A. Overall survival of 1001 DLBCL cases, cases stratified by IPI groups, ABC/GCB DLBCL, MYC & BCL2 expression. B. Hazard ratios and 95% confidence intervals of selected survival-associated genetic alterations (p<0.05). C. Schematic depicting multivariate survival modeling. D. Combinations of genetic and expression features that comprise the genomic risk model in DLBCL patients. E. Survival of the predicted risk groups in the test set (logrank test, p=8×10⁻⁵). F. Cross validation performance of the genomic risk model compared to that with only genetic alterations (DNA-only), and gene expression (RNA-only). G. The genomic risk model significantly stratifies survival within known risk groups (logrank test) See also Figure S5, Table S5.
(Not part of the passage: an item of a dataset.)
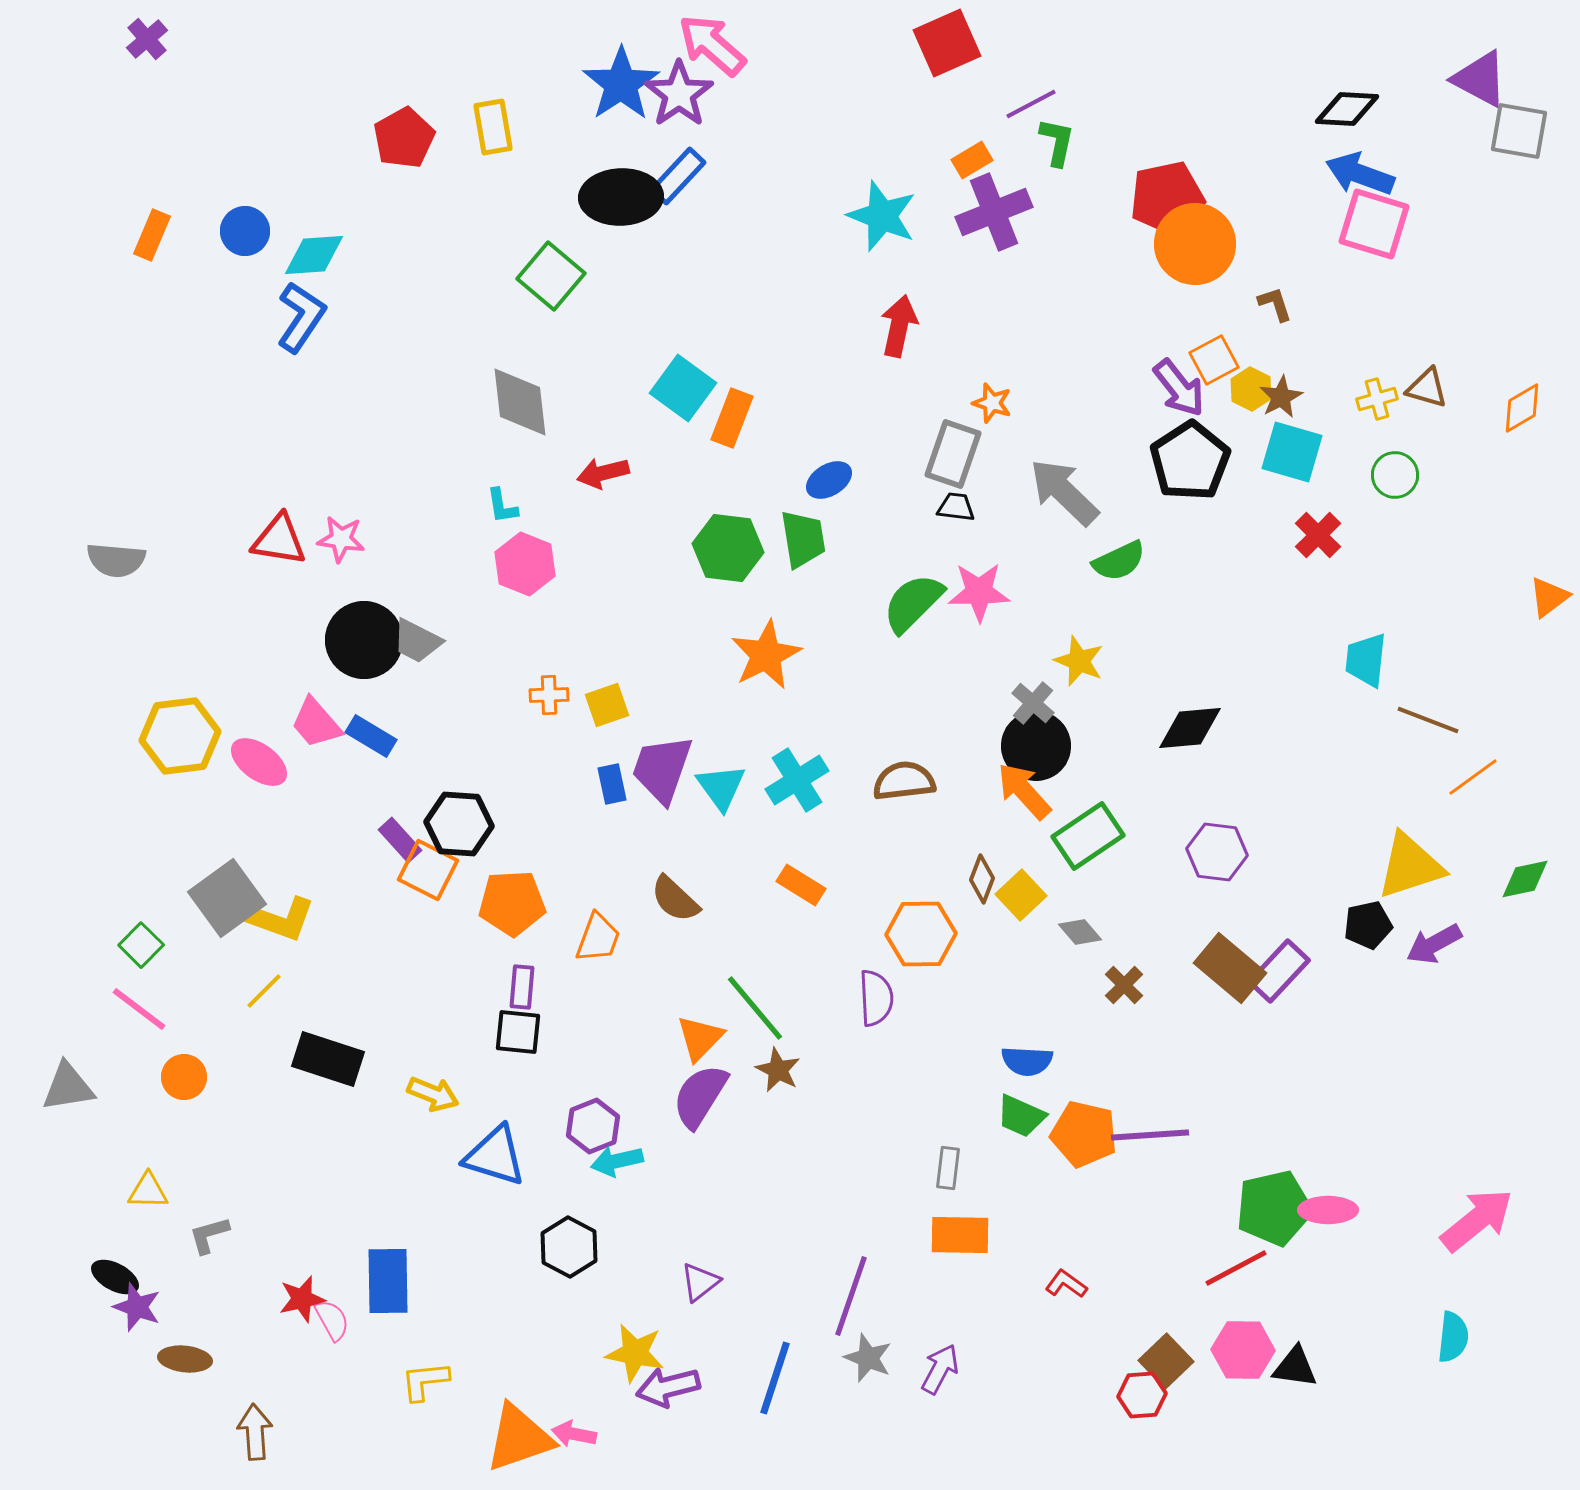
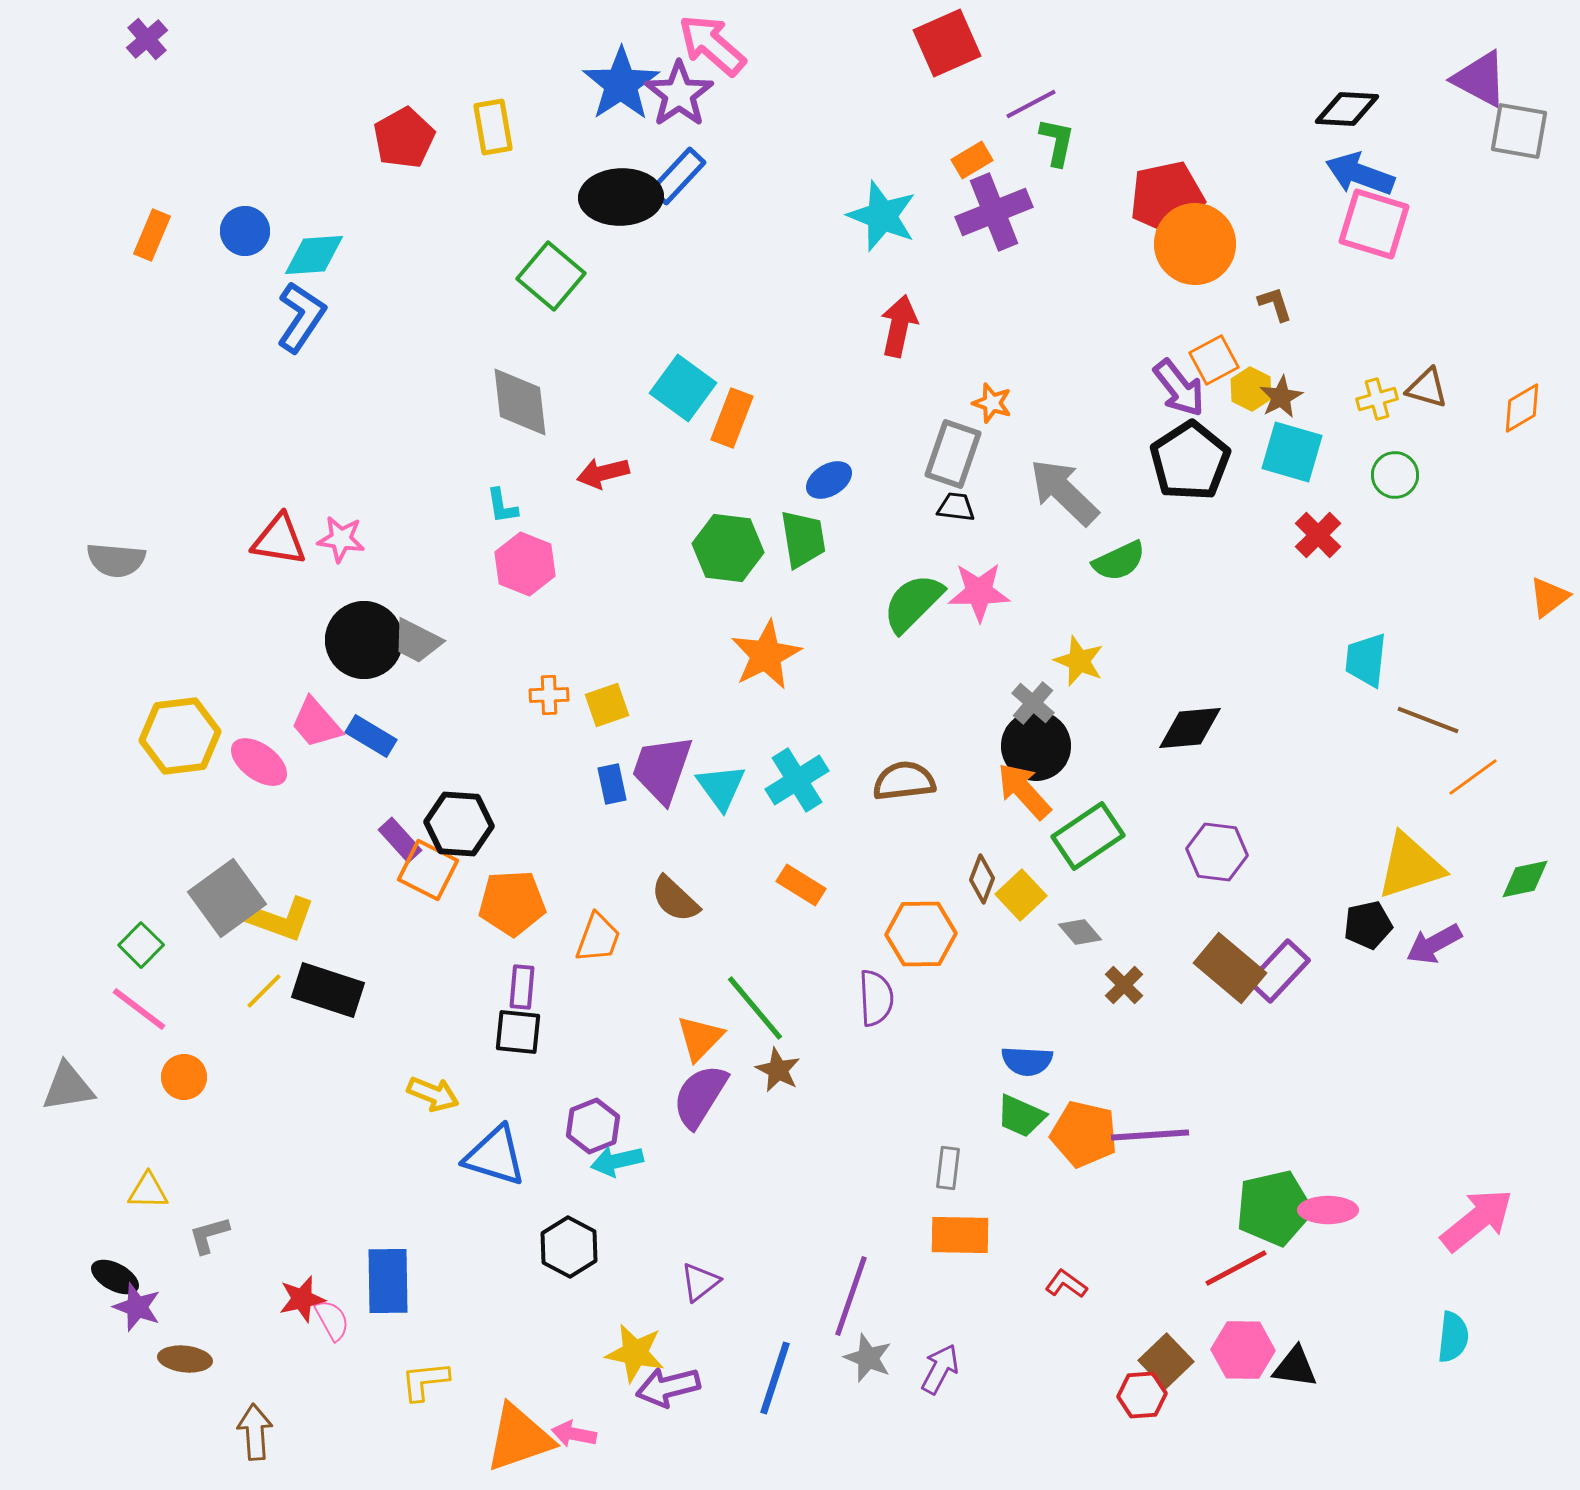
black rectangle at (328, 1059): moved 69 px up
Figure 6. Comparison of clinical risk model (IPI) with genomic risk model

A. Comparison of hazard ratios (high vs. low risk groups) and 95% confidence intervals for various DLBCL risk models, including our genomic risk model. B. The matrix of Kaplan-Meier survival plots indicates risk stratification by clinical risk model (IPI) vs. genomic risk model for all patients and patients stratified by minimum overall survival of 1, 3, and 5 years (logrank test). C. Survival plot for response to initial therapy (logrank test, p<10⁻⁶). D. Prediction of response to initial therapy using clinical risk model (left) and genomic risk model (right) (chi-squared test). E. Survival plots showing the stratification of genomic and clinical risk models for each of the individual responses to therapy (logrank test).